Scherer has been back in the Netherlands for 1,5 years now. They were appointed professor at VU Amsterdam in the midst of the corona time. They lives in Hoorn with their husband. “In Hoorn I feel more safe than in Amsterdam. Every metropolitan area has people looking for others who stand out to put their aggression on. And I am an easy target.”

Gender neutral toilet

It has been roughly ten years now that Scherer openly lives as trans/non-binary person. If someone has experienced how deeply binary thinking is engraved in our system, it is they. “Even the dean referred to me as ‘he’ at my inauguration. It was unintentional, he was very sorry afterwards, but it still made me sad.”

At shops people often call them “meneer”. “Often people read me as male. It might be because I do not dress overly feminine and I do not twist my voice.” At the bakery Scherer is usually not protesting, but in the university they are. “It is important for me to be recognized for who I am at work”, Scherer says.

‘A British colleague used to call me the Dutch faggot’

At VU Amsterdam they have mixed experiences. “The faculty has changed one of the toilets into gender neutral for me, and most colleagues make an effort to address me correctly. I appreciate that”, they say.

However, some colleagues were not happy with Scherer’s appointment. “I got emails from people who wanted to discuss my gender identity with me, which I politely refused”, remembers Scherer.

Scherer had similar experiences in the UK. “A colleague in academia used to call me the Dutch faggot”, they remember.

Strawpersons

As a non-binary person Scherer knows by experience how changes in the political climate affect directly the way they are treated in daily life. When they moved to the UK in 2003 the country was more conservative regarding LGBTQ+-rights than the Netherlands, where Scherer lived before. “When we came to the UK our marriage was not valid and we lost a bunch of other rights. But the climate in the UK rapidly changed: within a few years civil partnership emerged, followed by equal marriage, they abolished a few discriminating laws, for example Section 28 which forbade teachers to mention homosexuality in schools”, Scherer tells.

It was around 2013 that Scherer came out as a non-binary/trans. “Although I had identified for years that way, by the outside world I was regarded as a gay male. When I came out I asked people to address me in a gender neutral way and I stopped going to male lavatories.”

For Britain backlash came around 2015. “Prior to the Brexit, there was an uprising of nationalism, of dividing the world into an ingroup and others”, Scherer says, “people were looking for strawpersons to put the blame on for things that did not go well in society, unemployment, mental distress, the rise in poverty.”
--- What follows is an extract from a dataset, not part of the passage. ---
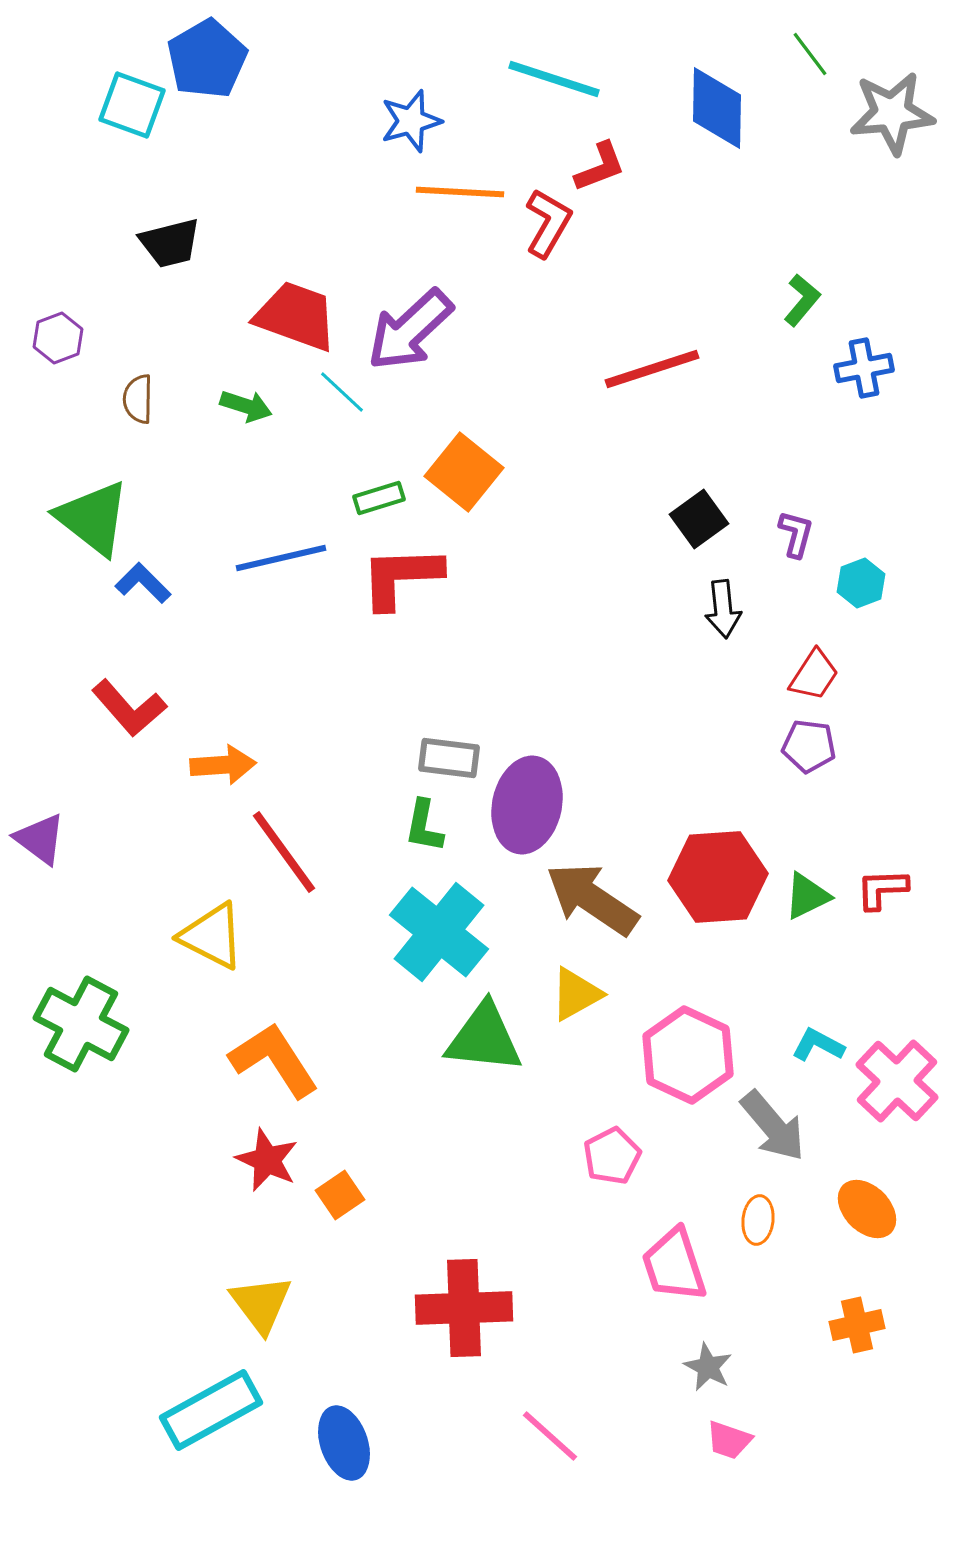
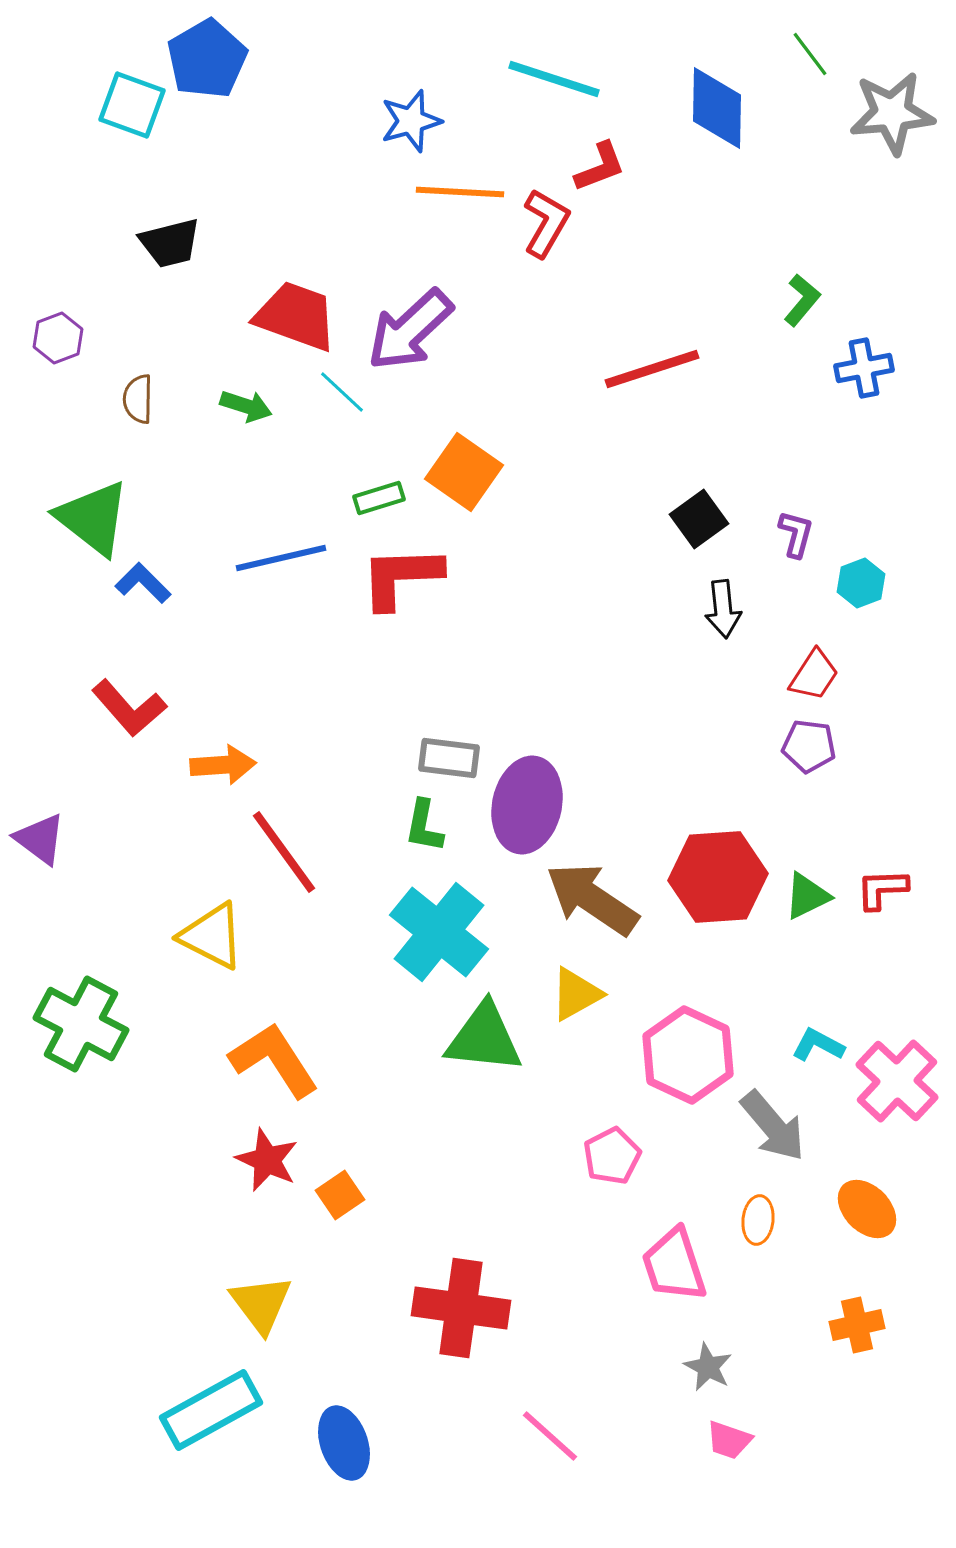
red L-shape at (548, 223): moved 2 px left
orange square at (464, 472): rotated 4 degrees counterclockwise
red cross at (464, 1308): moved 3 px left; rotated 10 degrees clockwise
Scherer and their partner felt their breathing space decrease again. “We were talking Dutch in the train once, around 2016, when a group of boomers came in and told us to go back to our own country.”

Toxic debate

Over the last few years the debate became outright toxic towards transgender women. “One of the main issues was about the use of female lavatories. Transgender women would supposedly assault cis gender women in toilets, which never really happened, but it legitimized a wave of aggression against trans people.”

The bathroom issue might seem not too important, but Scherer tells how deeply it affects people’s lives: “Many trans people develop urinary infections because they don’t dare to go to bathrooms. They either hold their pee, or simply don’t go to events.”
Also in the Netherlands the climate towards minorities has changed over the last 15 years, Scherer observes. “Minority groups are more being scapegoated. The Dutch word ‘allochtoon’ is horrible to me, it means some people will always be seen as others.”

Scherer hopes for a society where the variability of people is celebrated. “Even people who are now in the center of society will one day be old and become marginalized. A societal model that is more like a network with knots is better for everybody in the end.”